In basing the policy of Sinn Fein upon a victory of Germany in the anticipated war with England, the Sinn Fein Executive, with Casement and Prof. Kuno Meyer, did not leave out of sight the danger that their calculations might be upset by an alliance between the United States and the United Kingdom, and that a contest for

supremacy between England and Germany might resolve itself finally into a racial combat between the AngloSaxon and Teutonic Powers. It thus became the settled determination of the Irish revolutionary leaders, in combination with the German elements in the United States, to provoke jealousies between England and America, and to embroil, so far as possible, the relations between Washington and London.

Prof. Kuno Meyer was actively associated with Casement in publishing articles and brochures with this object. In 1911 Casement wrote:

'The American Alliance may come off.
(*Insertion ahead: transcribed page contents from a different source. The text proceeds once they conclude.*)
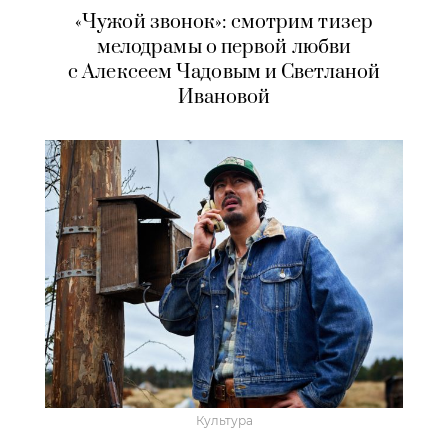
«Чужой звонок»: смотрим тизер
мелодрамы о первой любви
с Алексеем Чадовым и Светланой
Ивановой
Культура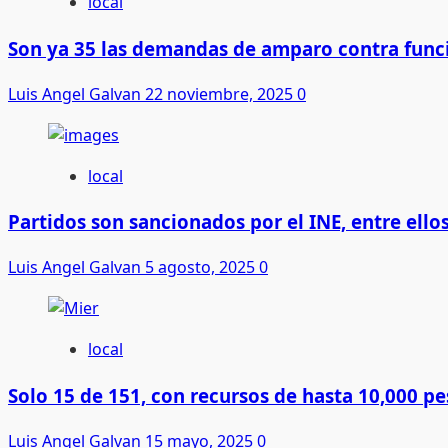
local
Son ya 35 las demandas de amparo contra func
Luis Angel Galvan
22 noviembre, 2025
0
local
Partidos son sancionados por el INE, entre ell
Luis Angel Galvan
5 agosto, 2025
0
local
Solo 15 de 151, con recursos de hasta 10,000 pe
Luis Angel Galvan
15 mayo, 2025
0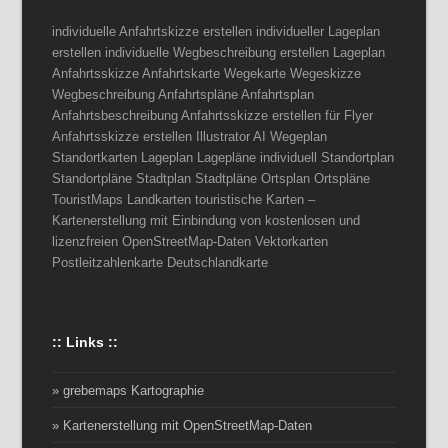
individuelle Anfahrtskizze erstellen individueller Lageplan
erstellen individuelle Wegbeschreibung erstellen Lageplan
Anfahrtsskizze Anfahrtskarte Wegekarte Wegeskizze
Wegbeschreibung Anfahrtspläne Anfahrtsplan
Anfahrtsbeschreibung Anfahrtsskizze erstellen für Flyer
Anfahrtsskizze erstellen Illustrator AI Wegeplan
Standortkarten Lageplan Lagepläne individuell Standortplan
Standortpläne Stadtplan Stadtpläne Ortsplan Ortspläne
TouristMaps Landkarten touristische Karten –
Kartenerstellung mit Einbindung von kostenlosen und
lizenzfreien OpenStreetMap-Daten Vektorkarten
Postleitzahlenkarte Deutschlandkarte
:: Links ::
» grebemaps Kartographie
» Kartenerstellung mit OpenStreetMap-Daten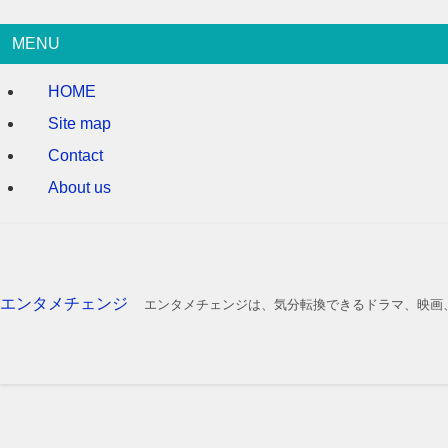
MENU
HOME
Site map
Contact
About us
エンタメチェンジ
エンタメチェンジは、気分転換できるドラマ、映画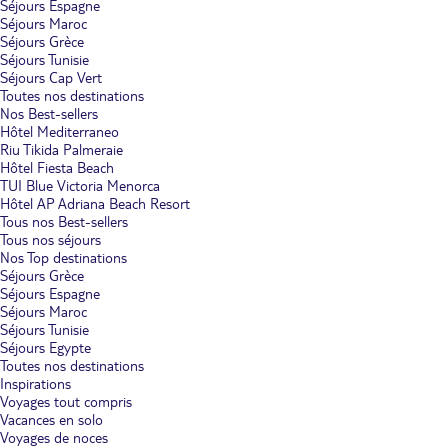
Séjours Espagne
Séjours Maroc
Séjours Grèce
Séjours Tunisie
Séjours Cap Vert
Toutes nos destinations
Nos Best-sellers
Hôtel Mediterraneo
Riu Tikida Palmeraie
Hôtel Fiesta Beach
TUI Blue Victoria Menorca
Hôtel AP Adriana Beach Resort
Tous nos Best-sellers
Tous nos séjours
Nos Top destinations
Séjours Grèce
Séjours Espagne
Séjours Maroc
Séjours Tunisie
Séjours Egypte
Toutes nos destinations
Inspirations
Voyages tout compris
Vacances en solo
Voyages de noces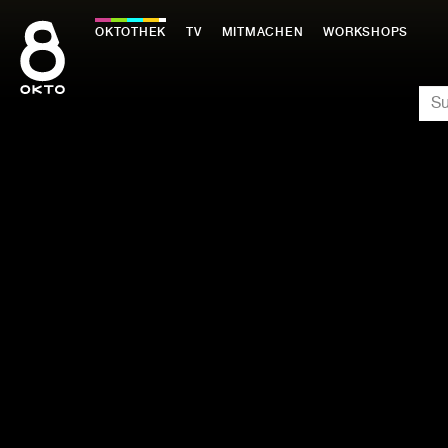
Zum
Inhalt
OKTOTHEK
TV
MITMACHEN
WORKSHOPS
springen
SU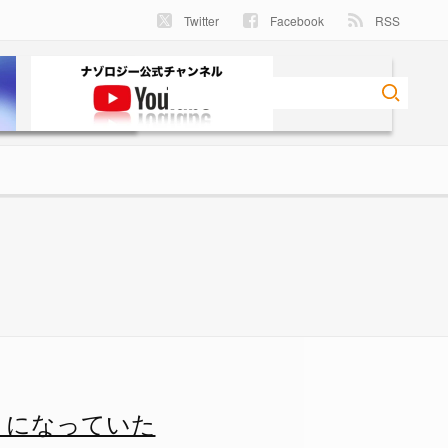
Twitter
Facebook
RSS
たの画像 2/3 - ナゾロジ
」になっていた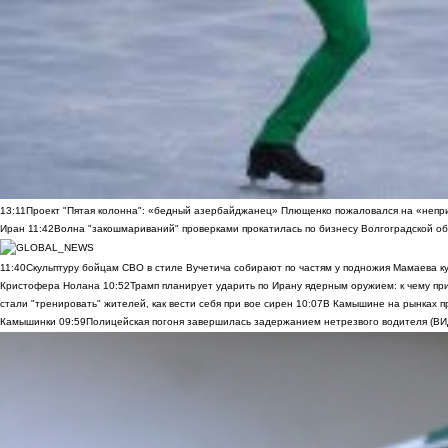
13:11
Проект "Пятая колонна": «бедный азербайджанец» Плющенко пожаловался на «непри
Иран
11:42
Волна "закошмариваний" проверками прокатилась по бизнесу Волгоградской обла
11:40
Скульптуру бойцам СВО в стиле Вучетича собирают по частям у подножия Мамаева к
Кристофера Нолана
10:52
Трамп планирует ударить по Ирану ядерным оружием: к чему при
стали "тренировать" жителей, как вести себя при вое сирен
10:07
В Камышине на рынках п
Камышинки
09:59
Полицейская погоня завершилась задержанием нетрезвого водителя (В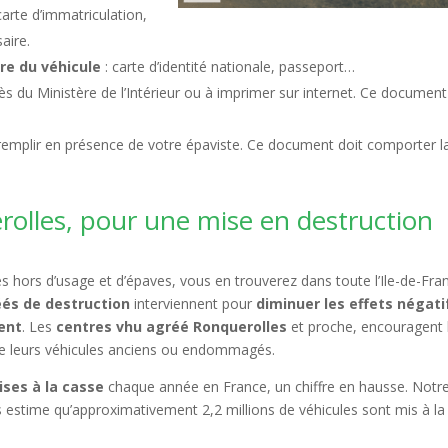
carte d’immatriculation,
aire.
ire du véhicule
: carte d’identité nationale, passeport…
s du Ministère de l’Intérieur ou à imprimer sur internet. Ce document
remplir en présence de votre épaviste. Ce document doit comporter l
olles, pour une mise en destruction
 hors d’usage et d’épaves, vous en trouverez dans toute l’Ile-de-Fra
éés de destruction
interviennent pour
diminuer les effets négati
ent
. Les
centres vhu agréé Ronquerolles
et proche, encouragent 
de leurs véhicules anciens ou endommagés.
ises à la casse
chaque année en France, un chiffre en hausse. Notr
 estime qu’approximativement 2,2 millions de véhicules sont mis à la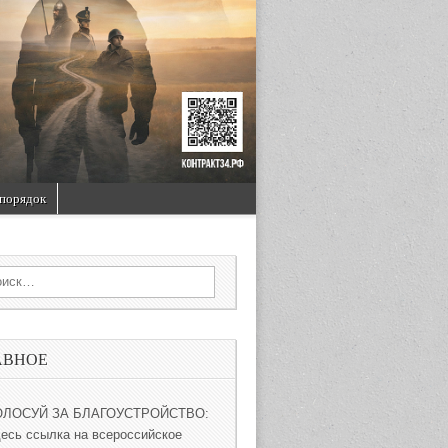
порядок
rch for:
АВНОЕ
ОЛОСУЙ ЗА БЛАГОУСТРОЙСТВО:
десь ссылка на всероссийское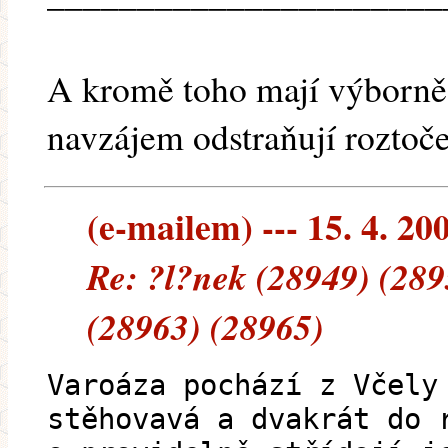
A kromě toho mají výborně 
navzájem odstraňují roztoče 
(e-mailem) --- 15. 4. 20
Re: ?l?nek (28949) (289
(28963) (28965)
Varoáza pochází z Včely
stěhovavá a dvakrát do 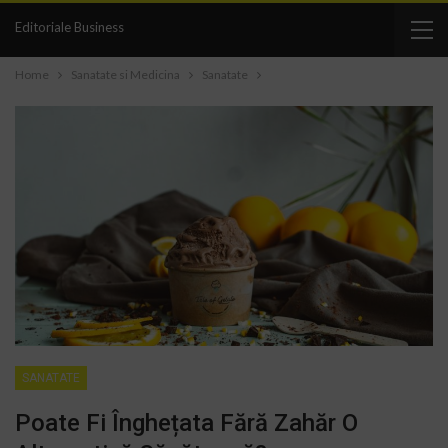
Editoriale Business
Home
Sanatate si Medicina
Sanatate
SANATATE
Poate Fi Înghețata Fără Zahăr O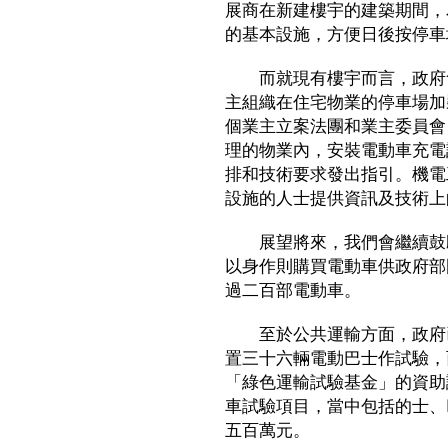
展商在新建樓宇的建築期間，
的基本設施，方便日後按停車
而就現有樓宇而言，政府會
主組織在住宅物業的停車場加
個業主立案法團和業主委員會
理的物業內，安裝電動車充電
排和技術要求發出指引。機電
設施的人士提供資訊及技術上
展望將來，我們會繼續鼓勵
以身作則購買電動車供政府部
過二百部電動車。
至於公共運輸方面，政府已
置三十六輛電動巴士作試驗，
「綠色運輸試驗基金」的資助
車試驗項目，當中包括的士、
五百萬元。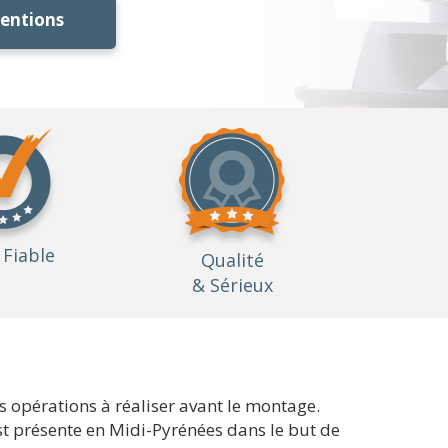
ventions
Fiable
Qualité
& Sérieux
es opérations à réaliser avant le montage.
st présente en Midi-Pyrénées dans le but de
The entente with France, already of great value, can be developed into something more assuredly anti-German; and, if the present-day relation of friendship with the United States can be but tightened into a mutual committal of both Powers to a common foreign policy, then the raid on Germany may never be needed. . . .'

'A bitter resentment with fear at the bottom, a hurried clanging of bolt and rivet in the belt of new warships, and a muffled but diligent hammering at the rivets of an everbuilding American Alliance-the real Dreadnought this, whose keel was laid sixteen years ago, and whose secret construction has cost the silent swallowing of many a cherished British boast. . . . That mightier Dreadnought yet to be the Anglo-Saxon Alliance Germany must fight, if she is to get free.'

In 1914 Casement went to America, and was there when the war broke out. What he and his Sinn Fein associates were doing can be judged from this despatch sent in January 1916 from Berlin, and afterwards published by the American Secretary of State:

"Telegram from the German Foreign Office to Count von Bernstorff:

January 26, for Military Attaché. You can obtain particulars as to persons suitable for carrying on sabotage in the United States and Canada from the following persons:

'(1) Joseph M'Garrity, Philadelphia, Pa.; (2) John P. Kealing, Michigan Avenue, Chicago; (3) Jeremiah O'Leary, 16 Park Row, New York. One and two are absolutely reliable but not always discreet. These persons are indicated by Sir Roger Casement. In the United States sabotage can be carried out on every kind of factory for supplying munitions of war. Railway embankments and bridges must not

be touched. Embassy must in no circumstances be compromised. Similar precautions must be taken in regard to Irish pro-German propaganda.

'Signed Representative of General Staff."

Reuter's news agency on June 9, 1918, reported that

'Jeremiah O'Leary, John Ryan, a Buffalo attorney, Lieutenant-Commander Wessels, of the German Navy, and Baroness Maria von Kretschmann, a kinswoman of the German Empress, and three others have been indicted before the Federal Grand Jury on the charge of conspiring to commit treason, the penalty for which is death.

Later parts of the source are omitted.